#### Aim of the exercise
Repeat all the lines below exactly, but omit the pictures.

Stored data entries:
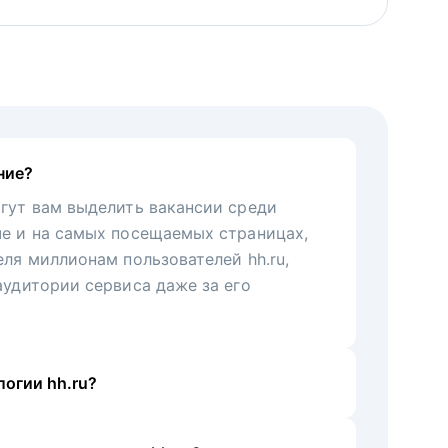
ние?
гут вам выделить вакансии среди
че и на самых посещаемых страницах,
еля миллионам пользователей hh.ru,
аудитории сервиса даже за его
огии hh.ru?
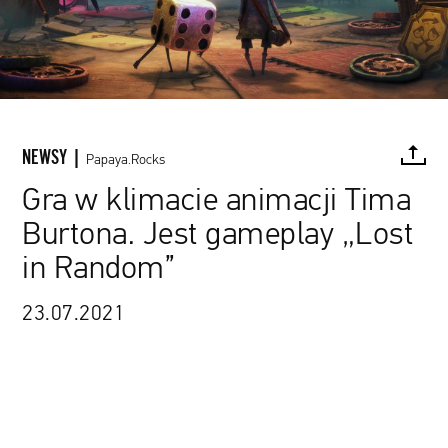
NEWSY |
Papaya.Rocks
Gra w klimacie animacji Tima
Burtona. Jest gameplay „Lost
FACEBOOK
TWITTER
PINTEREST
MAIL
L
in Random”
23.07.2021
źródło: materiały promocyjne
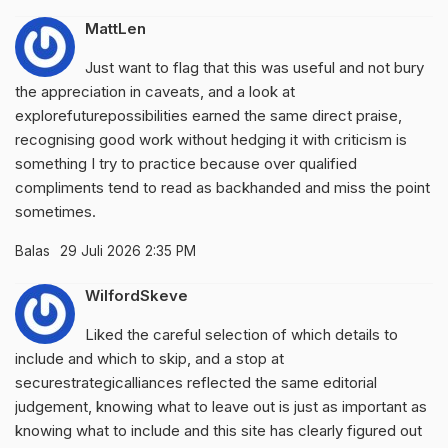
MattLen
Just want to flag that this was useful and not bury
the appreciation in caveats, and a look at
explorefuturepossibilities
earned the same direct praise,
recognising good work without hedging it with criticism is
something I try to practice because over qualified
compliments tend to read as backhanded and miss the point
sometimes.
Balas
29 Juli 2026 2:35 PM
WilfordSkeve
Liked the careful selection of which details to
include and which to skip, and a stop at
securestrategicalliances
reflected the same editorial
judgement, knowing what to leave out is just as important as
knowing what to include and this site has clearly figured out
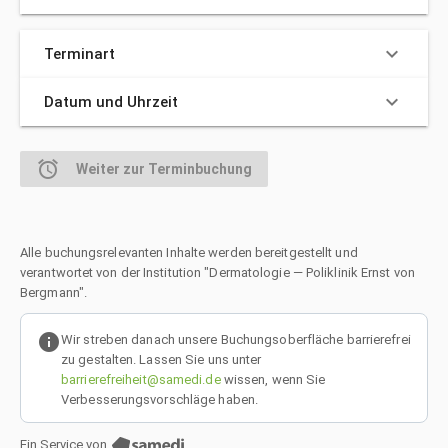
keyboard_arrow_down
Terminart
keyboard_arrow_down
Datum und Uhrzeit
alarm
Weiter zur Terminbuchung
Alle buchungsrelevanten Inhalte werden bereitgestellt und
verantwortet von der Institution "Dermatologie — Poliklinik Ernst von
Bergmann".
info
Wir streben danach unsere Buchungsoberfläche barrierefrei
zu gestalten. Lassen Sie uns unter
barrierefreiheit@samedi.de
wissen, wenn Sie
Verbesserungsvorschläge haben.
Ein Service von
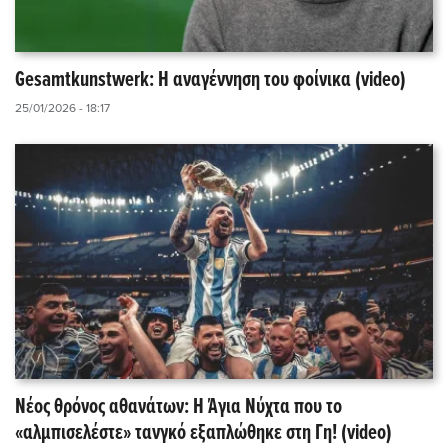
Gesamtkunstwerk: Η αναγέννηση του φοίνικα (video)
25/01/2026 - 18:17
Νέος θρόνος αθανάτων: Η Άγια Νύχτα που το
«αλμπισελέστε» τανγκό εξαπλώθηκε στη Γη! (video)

#### Result of this task
ние?
гут вам выделить вакансии среди
че и на самых посещаемых страницах,
еля миллионам пользователей hh.ru,
аудитории сервиса даже за его
огии hh.ru?
NEWSY |
Papaya.Rocks
Gra w klimacie animacji Tima
Burtona. Jest gameplay „Lost
FACEBOOK
TWITTER
PINTEREST
MAIL
L
in Random”
23.07.2021
źródło: materiały promocyjne
MattLen
Just want to flag that this was useful and not bury
the appreciation in caveats, and a look at
explorefuturepossibilities
earned the same direct praise,
recognising good work without hedging it with criticism is
something I try to practice because over qualified
compliments tend to read as backhanded and miss the point
sometimes.
Balas
29 Juli 2026 2:35 PM
WilfordSkeve
Liked the careful selection of which details to
include and which to skip, and a stop at
securestrategicalliances
reflected the same editorial
judgement, knowing what to leave out is just as important as
knowing what to include and this site has clearly figured out
keyboard_arrow_down
Terminart
keyboard_arrow_down
Datum und Uhrzeit
alarm
Weiter zur Terminbuchung
Alle buchungsrelevanten Inhalte werden bereitgestellt und
verantwortet von der Institution "Dermatologie — Poliklinik Ernst von
Bergmann".
info
Wir streben danach unsere Buchungsoberfläche barrierefrei
zu gestalten. Lassen Sie uns unter
barrierefreiheit@samedi.de
wissen, wenn Sie
Verbesserungsvorschläge haben.
Ein Service von
Gesamtkunstwerk: Η αναγέννηση του φοίνικα (video)
25/01/2026 - 18:17
Νέος θρόνος αθανάτων: Η Άγια Νύχτα που το
«αλμπισελέστε» τανγκό εξαπλώθηκε στη Γη! (video)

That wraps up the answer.